L’ouvrage connaitra un succès foudroyant et provoquera la colère de Louis XVIII et de Decazes qui l’interdira et fera détruire les exemplaires saisis.
Chateaubriand sera rayé de la liste des ministres d’Etat et perdra ses honoraires.
Les Mémoires d’Outre-tombe comportent la lettre adressée au comte Decazes par Chateaubriand le 18 septembre 1816 lorsque ce dernier apprend que son ouvrage De la Monarchie selon la Charte a été saisi sur son ordre. En voici un extrait :
« Monsieur le comte,
J’ai été chez vous pour vous témoigner ma surprise. J’ai trouvé à midi chez M. Le Normant, mon libraire, des hommes qui m’ont dit être envoyés par vous pour saisir mon ouvrage intitulé : De la Monarchie selon la Charte.

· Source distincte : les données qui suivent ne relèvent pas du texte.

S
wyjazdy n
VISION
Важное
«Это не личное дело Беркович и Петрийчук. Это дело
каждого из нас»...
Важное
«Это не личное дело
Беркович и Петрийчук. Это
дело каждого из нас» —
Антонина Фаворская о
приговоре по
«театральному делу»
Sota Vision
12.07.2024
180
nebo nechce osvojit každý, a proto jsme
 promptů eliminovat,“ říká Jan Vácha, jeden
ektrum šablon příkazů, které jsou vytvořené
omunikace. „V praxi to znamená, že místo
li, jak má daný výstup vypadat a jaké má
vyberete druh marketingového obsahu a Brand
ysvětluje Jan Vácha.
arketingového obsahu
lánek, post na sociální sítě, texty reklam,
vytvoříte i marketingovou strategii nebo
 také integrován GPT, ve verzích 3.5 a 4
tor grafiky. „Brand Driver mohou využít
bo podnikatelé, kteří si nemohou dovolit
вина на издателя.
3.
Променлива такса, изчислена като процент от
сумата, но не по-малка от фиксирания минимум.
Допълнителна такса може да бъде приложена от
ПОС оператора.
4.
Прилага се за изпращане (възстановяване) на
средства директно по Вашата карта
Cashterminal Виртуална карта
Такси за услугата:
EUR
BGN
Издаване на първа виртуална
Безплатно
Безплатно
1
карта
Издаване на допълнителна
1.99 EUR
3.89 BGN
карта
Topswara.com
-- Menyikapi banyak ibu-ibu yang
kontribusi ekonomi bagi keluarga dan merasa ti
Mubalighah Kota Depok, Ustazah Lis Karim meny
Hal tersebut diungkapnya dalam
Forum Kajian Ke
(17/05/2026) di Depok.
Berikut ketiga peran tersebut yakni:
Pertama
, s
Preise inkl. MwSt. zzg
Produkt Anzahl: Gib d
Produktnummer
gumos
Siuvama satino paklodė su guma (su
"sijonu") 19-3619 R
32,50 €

Ne voyant pas d’ordre écrit, j’ai déclaré que je ne souffrirais pas l’enlèvement de ma propriété, à moins que des gens d’armes ne la saisissent de force. Des gens d’armes sont arrivés, et j’ai ordonné à mon libraire de laisser enlever l’ouvrage.

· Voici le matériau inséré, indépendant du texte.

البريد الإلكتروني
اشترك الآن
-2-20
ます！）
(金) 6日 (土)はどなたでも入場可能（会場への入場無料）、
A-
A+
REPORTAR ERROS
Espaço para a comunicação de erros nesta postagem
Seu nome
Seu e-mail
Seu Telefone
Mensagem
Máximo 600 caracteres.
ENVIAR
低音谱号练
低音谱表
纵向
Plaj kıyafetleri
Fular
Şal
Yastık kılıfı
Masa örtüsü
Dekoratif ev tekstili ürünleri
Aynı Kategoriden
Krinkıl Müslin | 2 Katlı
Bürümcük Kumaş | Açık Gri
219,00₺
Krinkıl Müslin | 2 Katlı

Cet acte de déférence à l’autorité, Monsieur le comte, n’a pas pu me laisser oublier ce que je devais à ma dignité de pair. Si j’avais pu n’apercevoir que mon intérêt personnel, je n’aurais fait aucune démarche ; mais les droits de la pensée étant compromis, j’ai dû protester, et j’ai l’honneur de vous adresser copie de ma protestation. Je réclame, à titre de justice, mon ouvrage ; et ma franchise doit ajouter que, si je ne l’obtiens pas, j’emploierai tous les moyens que les lois politiques et civiles mettent en mon pouvoir.
J’ai l’honneur d’être, etc.
Vte de Chateaubriand. »
II/ Édition originale de ces célèbres et vibrants mémoires commandés par la famille royale à Chateaubriand en hommage au duc de Berry.

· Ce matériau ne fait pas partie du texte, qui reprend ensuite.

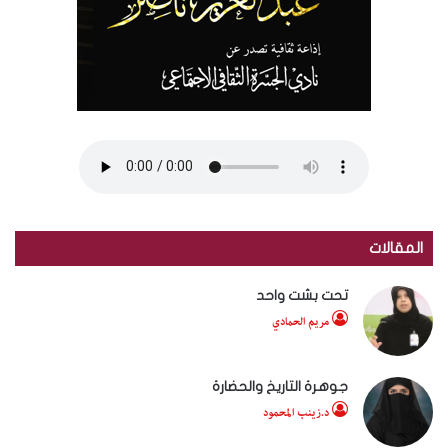
المقالات
تحت بشت واحد
مريم الحمادي
جوهرة التاريخ والحضارة
د.زينب المحمود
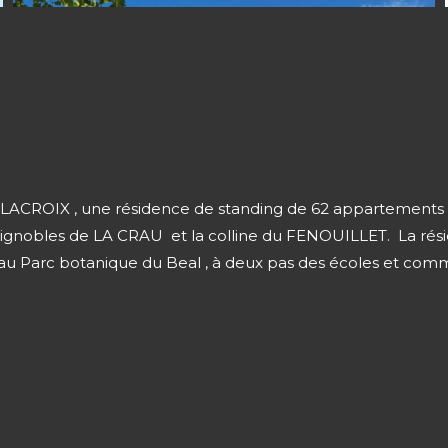
ELACROIX , une résidence de standing de 62 appartements du
 vignobles de LA CRAU et la colline du FENOUILLET. La rési
e au Parc botanique du Beal , à deux pas des écoles et comme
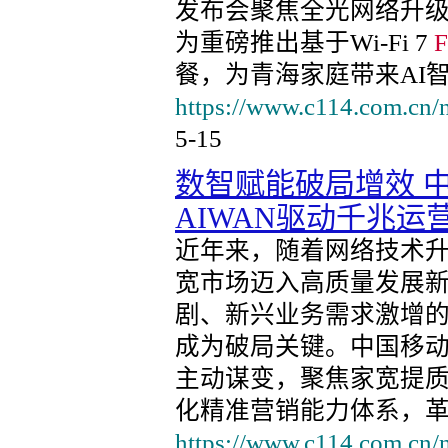
发布会聚焦全光网络升
为重磅推出基于Wi-Fi 7
餐，为青海家庭带来AI
https://www.c114.com.cn/
5-15
数智赋能破局增效 
AIWAN驱动千兆运
近年来，随着网络技术
宽市场迈入高质量发展
剧、新兴业务需求激增
成为破局关键。中国移
主动谋变，聚焦家宽提
化精准营销能力体系，
https://www.c114.com.cn/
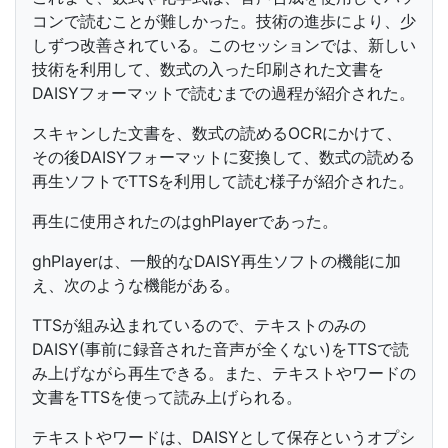
コンで読むことが難しかった。技術の進歩により、少
しずつ改善されている。このセッションでは、新しい
技術を利用して、数式の入った印刷された文書を
DAISYフォーマットで読むまでの過程が紹介された。
スキャンした文書を、数式の読めるOCRにかけて、
その後DAISYフォーマットに変換して、数式の読める
再生ソフトでTTSを利用して読む様子が紹介された。
再生に使用されたのはghPlayerであった。
ghPlayerは、一般的なDAISY再生ソフトの機能に加
え、次のような機能がある。
TTSが組み込まれているので、テキストのみの
DAISY(事前に録音された音声が全くない)をTTSで読
み上げながら再生できる。また、テキストやワードの
文書をTTSを使って読み上げられる。
テキストやワードは、DAISYとして保存というオプシ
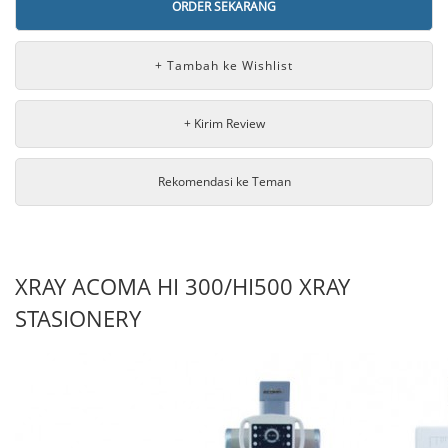
ORDER SEKARANG
+ Kirim Review
Rekomendasi ke Teman
XRAY ACOMA HI 300/HI500 XRAY
STASIONERY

Talvart, III, 19 ; manque à Carteret et à Vicaire.
Cette biographie du duc de Berry, fils de Charles X, parut l’année de son assassinat par Louvel à la sortie de l’Opéra, rue de Richelieu, le 13 février 1820. Père de deux petites filles anglaises par un premier mariage, il les présenta à son épouse, la duchesse de Berry, sur son lit de mort.
Composés « sur les documents originaux les plus précieux » (Avertissement), ces Mémoires renferment des lettres de Louis XVIII, de Charles X, du duc d’Angoulême, du duc de Berry, du prince de Condé, et un fragment de journal inédit.
L’ouvrage reçut une récompense inestimable. La duchesse de Berry voulut en effet que les Mémoires fussent ensevelis avec le cœur de la victime de Louvel.
Précieux exemplaire conservé dans une élégante reliure en maroquin vert finement orné de l’époque.